In an interview with the Inquirer, JP Morgan Asia-Pacific CEO Sjoerd Leenart also said that while trade and capital flows may change directions as geopolitical tensions arise, he doesn’t see deglobalization happening anytime soon.
Instead, he said the current global uncertainties should be an enormous opportunity for companies to diversify.
The world’s most valuable bank, which set up shop in the Philippines in 1961, now employs about 20,000 people in the country, both for banking and corporate center or shared services hub.
Over the long haul, Leenart doesn’t see any diminished appetite for cross-border business. However, he said those who have hit the “pause” button may only want more clarity.
Across Asia, he said the huge infrastructure requirements—whether roads, airports, telecom centers, data centers or energy facilities—should attract investors.
And he believes that geopolitics could even increase investments in the region because capital will flow to where the lowest production cost is possible.
Thus, he said companies that diversify their footprint would be more protected, and that means building capabilities in different countries.
As of press time on Wednesday, the world awaited with caution the sweeping tariffs that US President Donald Trump had vowed to roll out as part of “Liberation Day.”

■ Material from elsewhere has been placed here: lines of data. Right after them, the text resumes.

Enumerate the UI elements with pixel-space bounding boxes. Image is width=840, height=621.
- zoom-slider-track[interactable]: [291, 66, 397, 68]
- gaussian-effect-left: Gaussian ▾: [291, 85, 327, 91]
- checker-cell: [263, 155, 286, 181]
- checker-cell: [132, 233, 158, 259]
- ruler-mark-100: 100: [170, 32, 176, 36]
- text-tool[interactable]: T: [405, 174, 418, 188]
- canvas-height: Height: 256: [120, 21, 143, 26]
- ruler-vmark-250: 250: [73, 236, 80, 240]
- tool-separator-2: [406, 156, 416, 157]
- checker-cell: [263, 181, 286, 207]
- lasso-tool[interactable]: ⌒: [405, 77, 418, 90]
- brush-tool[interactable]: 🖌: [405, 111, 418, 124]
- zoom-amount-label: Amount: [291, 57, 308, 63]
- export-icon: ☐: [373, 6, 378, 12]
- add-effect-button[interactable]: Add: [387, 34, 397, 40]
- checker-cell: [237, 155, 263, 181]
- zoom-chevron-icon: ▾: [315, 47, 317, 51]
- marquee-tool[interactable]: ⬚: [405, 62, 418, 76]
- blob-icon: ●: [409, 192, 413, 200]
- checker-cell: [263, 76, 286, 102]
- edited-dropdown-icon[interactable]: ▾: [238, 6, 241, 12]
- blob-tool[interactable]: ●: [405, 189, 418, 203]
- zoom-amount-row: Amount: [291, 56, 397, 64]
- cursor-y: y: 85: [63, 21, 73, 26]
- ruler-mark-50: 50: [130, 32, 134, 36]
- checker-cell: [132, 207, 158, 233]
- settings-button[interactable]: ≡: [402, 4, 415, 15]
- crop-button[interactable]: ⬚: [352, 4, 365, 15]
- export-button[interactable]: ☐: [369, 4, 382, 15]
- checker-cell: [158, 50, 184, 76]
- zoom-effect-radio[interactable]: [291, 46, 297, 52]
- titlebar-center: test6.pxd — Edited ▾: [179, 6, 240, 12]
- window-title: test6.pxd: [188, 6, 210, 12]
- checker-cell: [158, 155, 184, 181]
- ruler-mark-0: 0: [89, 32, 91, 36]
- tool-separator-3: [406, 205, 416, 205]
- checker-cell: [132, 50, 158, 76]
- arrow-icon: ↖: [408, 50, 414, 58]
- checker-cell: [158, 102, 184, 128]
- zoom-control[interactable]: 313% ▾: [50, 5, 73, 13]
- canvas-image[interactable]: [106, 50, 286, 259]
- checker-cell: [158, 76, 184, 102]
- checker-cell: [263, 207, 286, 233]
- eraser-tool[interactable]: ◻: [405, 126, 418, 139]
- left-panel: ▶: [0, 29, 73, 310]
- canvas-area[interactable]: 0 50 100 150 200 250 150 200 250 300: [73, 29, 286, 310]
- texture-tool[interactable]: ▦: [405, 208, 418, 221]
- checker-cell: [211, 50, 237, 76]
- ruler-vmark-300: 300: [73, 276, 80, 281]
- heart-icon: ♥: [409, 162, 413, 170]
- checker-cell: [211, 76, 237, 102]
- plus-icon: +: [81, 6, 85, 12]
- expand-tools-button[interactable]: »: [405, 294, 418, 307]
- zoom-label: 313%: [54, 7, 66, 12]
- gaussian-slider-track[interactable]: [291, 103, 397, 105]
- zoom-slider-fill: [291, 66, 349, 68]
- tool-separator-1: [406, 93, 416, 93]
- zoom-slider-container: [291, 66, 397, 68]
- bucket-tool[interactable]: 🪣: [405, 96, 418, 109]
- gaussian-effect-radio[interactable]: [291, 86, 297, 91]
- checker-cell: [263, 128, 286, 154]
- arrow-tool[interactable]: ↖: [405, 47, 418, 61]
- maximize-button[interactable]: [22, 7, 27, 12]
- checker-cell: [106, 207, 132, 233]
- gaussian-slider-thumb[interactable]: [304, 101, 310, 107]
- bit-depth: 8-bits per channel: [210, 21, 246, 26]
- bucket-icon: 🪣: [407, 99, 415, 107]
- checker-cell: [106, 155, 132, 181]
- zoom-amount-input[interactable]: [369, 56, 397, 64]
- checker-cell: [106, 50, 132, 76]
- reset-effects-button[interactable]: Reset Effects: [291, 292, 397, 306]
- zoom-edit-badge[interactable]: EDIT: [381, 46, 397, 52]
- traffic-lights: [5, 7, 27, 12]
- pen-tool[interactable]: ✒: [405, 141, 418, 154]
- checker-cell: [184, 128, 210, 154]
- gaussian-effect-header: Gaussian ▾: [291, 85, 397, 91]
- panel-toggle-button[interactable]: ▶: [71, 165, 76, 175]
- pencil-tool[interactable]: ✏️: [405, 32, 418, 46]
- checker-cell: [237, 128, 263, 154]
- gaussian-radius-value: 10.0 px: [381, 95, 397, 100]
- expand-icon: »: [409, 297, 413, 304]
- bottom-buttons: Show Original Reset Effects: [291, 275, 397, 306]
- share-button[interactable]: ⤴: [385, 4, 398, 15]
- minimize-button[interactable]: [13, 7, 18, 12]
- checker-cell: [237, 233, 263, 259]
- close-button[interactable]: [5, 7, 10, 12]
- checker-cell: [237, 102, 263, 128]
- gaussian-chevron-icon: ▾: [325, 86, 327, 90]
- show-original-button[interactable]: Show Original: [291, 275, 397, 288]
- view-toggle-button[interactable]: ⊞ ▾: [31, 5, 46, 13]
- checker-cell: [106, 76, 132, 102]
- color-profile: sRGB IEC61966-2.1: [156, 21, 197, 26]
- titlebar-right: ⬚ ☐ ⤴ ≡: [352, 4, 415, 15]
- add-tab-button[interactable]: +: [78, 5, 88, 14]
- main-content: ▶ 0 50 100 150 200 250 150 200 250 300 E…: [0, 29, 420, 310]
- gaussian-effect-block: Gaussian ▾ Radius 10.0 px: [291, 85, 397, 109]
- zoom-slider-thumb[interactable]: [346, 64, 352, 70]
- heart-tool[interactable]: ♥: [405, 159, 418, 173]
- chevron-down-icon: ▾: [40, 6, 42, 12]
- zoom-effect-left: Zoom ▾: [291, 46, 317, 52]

This is as he pledged to usher in the “golden age” of US industry.
But because the Philippines is not heavily reliant on manufacturing at this time, Leenart suggested that it should be able to hurdle current global headwinds.
“What excites me is that the Philippines has a large population and its GDP (gross domestic product) is growing at around 5.8 percent. You have 110-plus million people, so there’s a consumer market that can really continue to grow,” Leenart said in an interview on March 27.
“The Philippines also has a unique profile, because unlike many other Asian countries, it’s less focused on manufacturing and more on services and these services are offered both locally and exported abroad. So, in a world where trade barriers are being put in place and the focus is on manufacturing, the Philippines is exporting services. That’s something the world will continue to need and so I’m excited about the long-term prospects of the Philippines,” he said.
Long-term goal
As a long-term strategy, however, he agreed that it would be beneficial to boost the manufacturing sector.
“We see a lot of Asian countries building up their manufacturing capabilities. China has 50 percent of the manufacturing power and the world has been reliant on that, so you now see companies diversifying their manufacturing to other locations,” Leenart said.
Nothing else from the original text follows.